The Serious Fraud Office (SFO) confirmed on Friday that it has officially launched a criminal investigation into the now infamous LIBOR scandal involving Barclays.
Prior to this point the SFO had only said that it was considering whether there was a case to bring a prosecution.
On June 27th the Financial Services Authority (FSA) fined Barclays for trying to boost their profits by filing misleading interbank borrowing figures, and later filed artificially low figures to hide the level of financial pressure the bank was under.
The bank was forced to pay a fine of £59.5m after reducing its LIBOR submissions during the financial crisis as a result of senior management's concerns over negative media comment.
The misconduct also included the bank's attempts to boost their profits by influencing the Libor rate.

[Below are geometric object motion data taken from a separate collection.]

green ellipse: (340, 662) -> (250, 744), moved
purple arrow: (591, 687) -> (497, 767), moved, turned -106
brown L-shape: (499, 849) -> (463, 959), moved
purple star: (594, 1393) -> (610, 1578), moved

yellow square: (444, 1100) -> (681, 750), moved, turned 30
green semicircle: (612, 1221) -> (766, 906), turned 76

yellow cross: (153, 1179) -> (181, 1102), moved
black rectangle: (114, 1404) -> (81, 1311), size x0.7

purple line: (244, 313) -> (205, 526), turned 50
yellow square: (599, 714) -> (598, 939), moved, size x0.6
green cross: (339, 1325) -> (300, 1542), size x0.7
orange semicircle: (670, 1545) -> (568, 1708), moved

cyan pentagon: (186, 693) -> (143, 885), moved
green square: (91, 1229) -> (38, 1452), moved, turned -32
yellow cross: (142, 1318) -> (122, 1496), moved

Critically, the bank also failed to deal with issues relating to its LIBOR submissions when these were escalated to Barclays' Investment Banking compliance function in 2007 and 2008.
The SFO, which is the government department responsible for investigating and prosecuting serious and complex fraud, has refused to disclose which people or person it is investigating.
Since the scandal broke, three of the bank's most senior executives handed in their resignations, namely Chief Executive Bob Diamond, Chief Operating Officer Jerry del Missier and Chairman Marcus Agius.
The bank has had to pay a larger fine to the US Commodity Futures Trading Commission (CFTC).